> **GIVEN RECORDS**:
+++

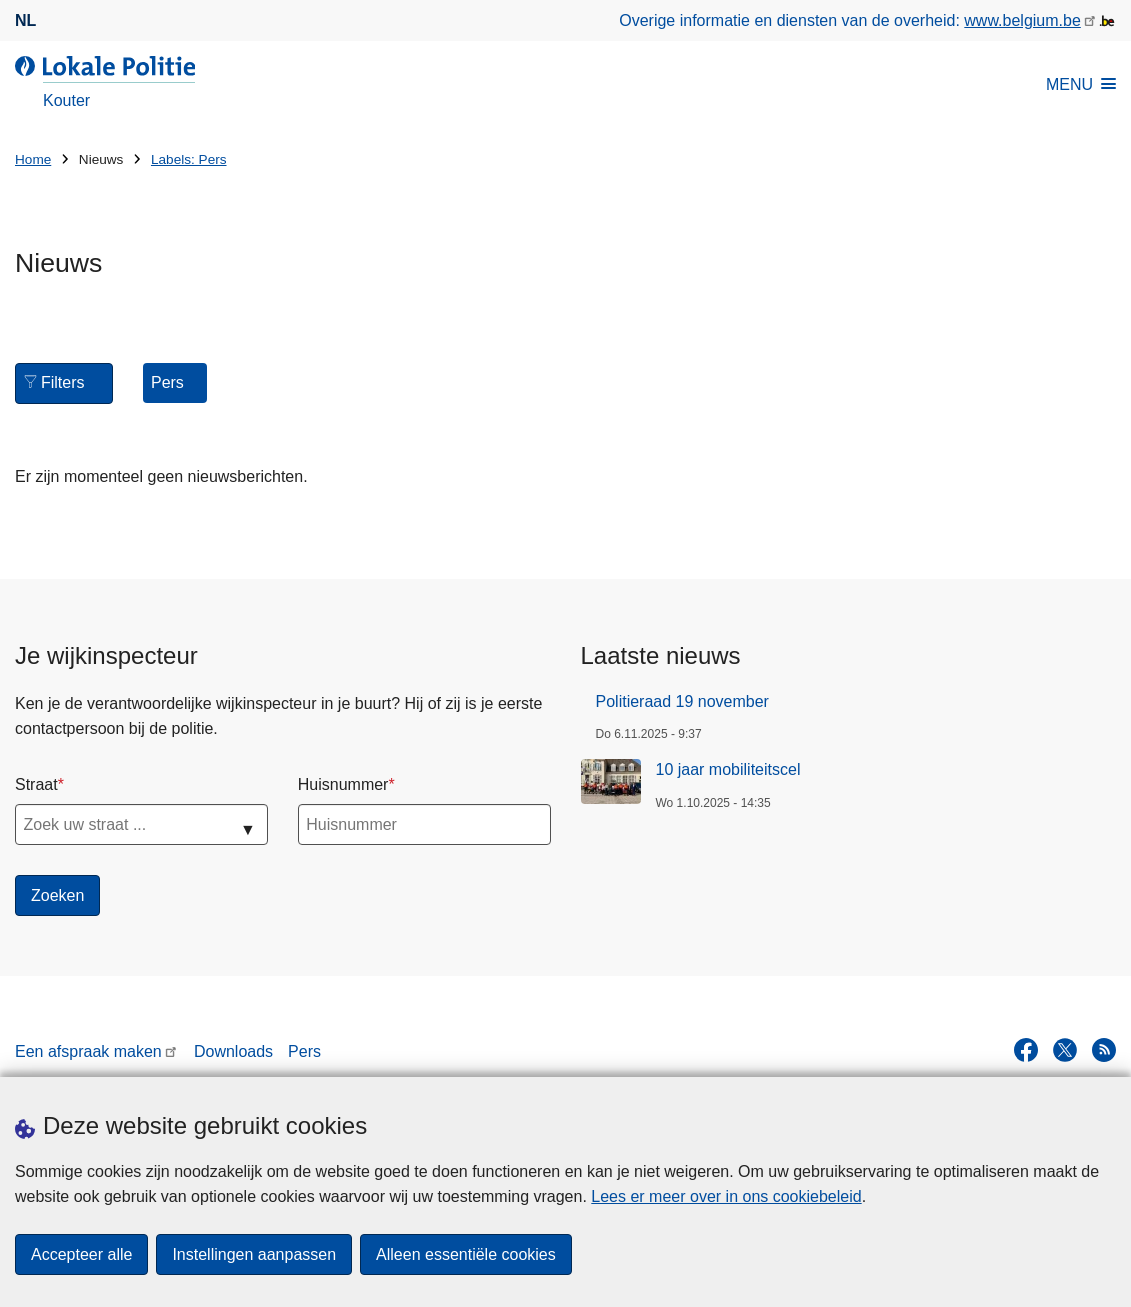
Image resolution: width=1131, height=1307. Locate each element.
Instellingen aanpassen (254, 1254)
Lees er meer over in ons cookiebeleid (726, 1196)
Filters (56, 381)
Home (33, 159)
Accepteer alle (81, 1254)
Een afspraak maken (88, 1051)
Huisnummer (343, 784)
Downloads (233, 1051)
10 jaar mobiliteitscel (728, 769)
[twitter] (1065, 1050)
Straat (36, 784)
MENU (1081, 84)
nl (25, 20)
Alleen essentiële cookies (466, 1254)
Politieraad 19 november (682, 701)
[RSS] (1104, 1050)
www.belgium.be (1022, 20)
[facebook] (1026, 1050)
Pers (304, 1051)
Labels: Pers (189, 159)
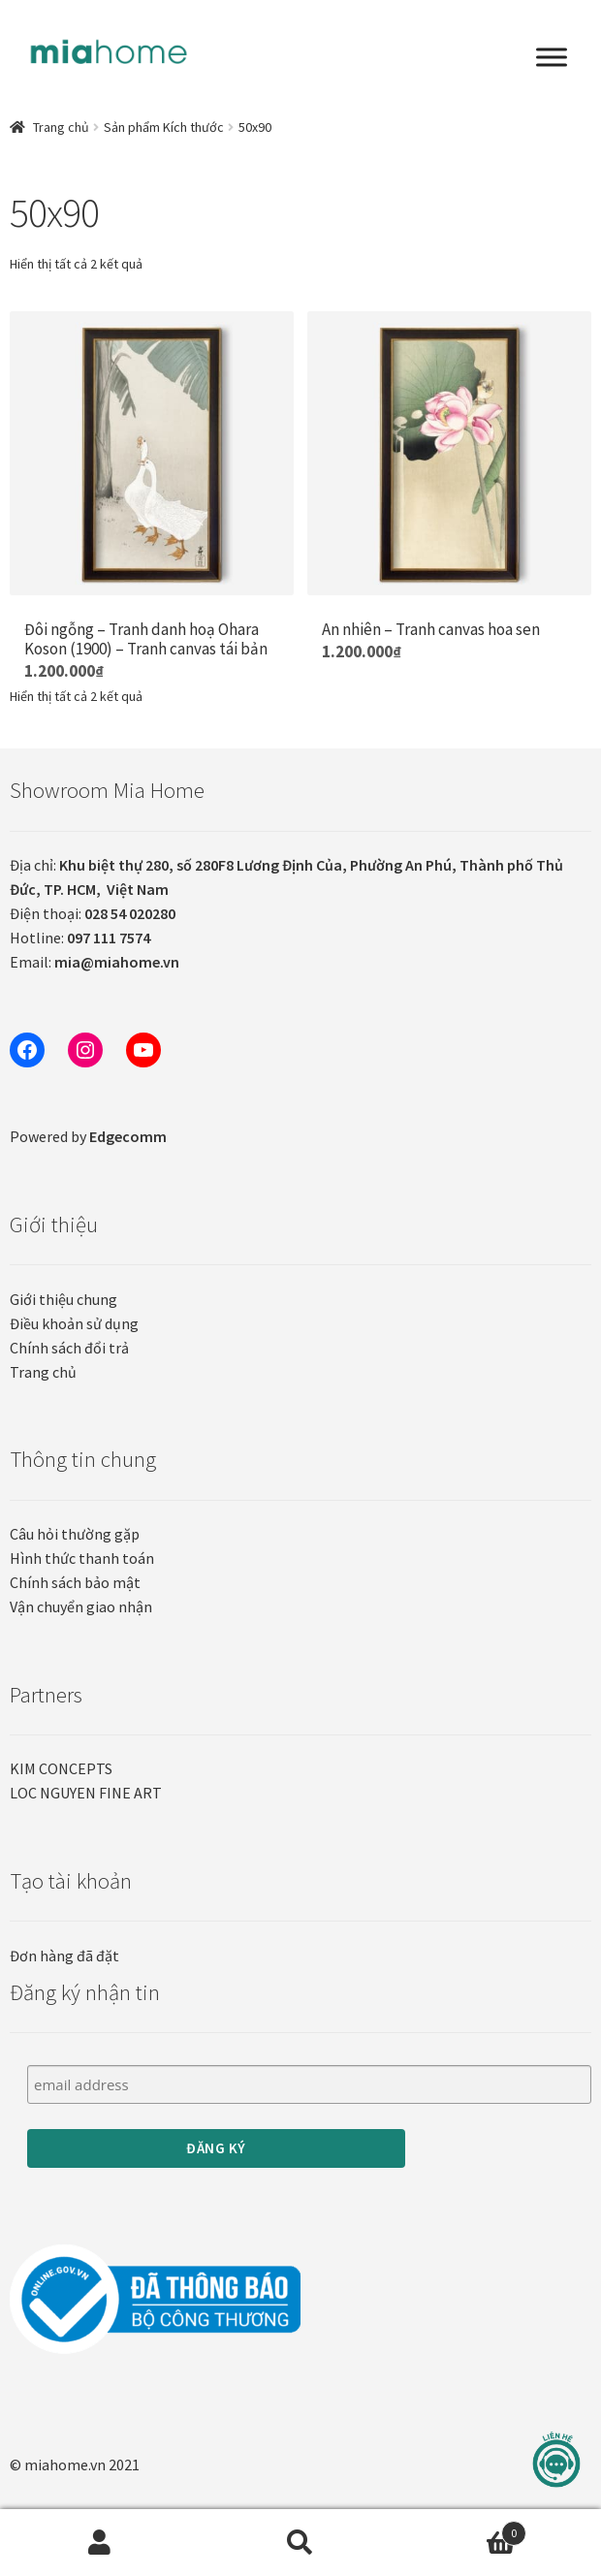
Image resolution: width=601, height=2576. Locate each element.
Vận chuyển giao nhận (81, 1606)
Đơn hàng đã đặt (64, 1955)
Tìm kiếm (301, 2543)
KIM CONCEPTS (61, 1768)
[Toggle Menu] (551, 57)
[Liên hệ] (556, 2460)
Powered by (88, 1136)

+++

> **WHAT TO WORK ON**:
Exactly as written, reproduce the lines from the beginning of the material through the line with "www.belgium.be (1022, 20)", and skip any picture.

> **EXERCISE ANSWER**:
Image resolution: width=1131, height=1307. Locate each element.
Instellingen aanpassen (254, 1254)
Lees er meer over in ons cookiebeleid (726, 1196)
Filters (56, 381)
Home (33, 159)
Accepteer alle (81, 1254)
Een afspraak maken (88, 1051)
Huisnummer (343, 784)
Downloads (233, 1051)
10 jaar mobiliteitscel (728, 769)
[twitter] (1065, 1050)
Straat (36, 784)
MENU (1081, 84)
nl (25, 20)
Alleen essentiële cookies (466, 1254)
Politieraad 19 november (682, 701)
[RSS] (1104, 1050)
www.belgium.be (1022, 20)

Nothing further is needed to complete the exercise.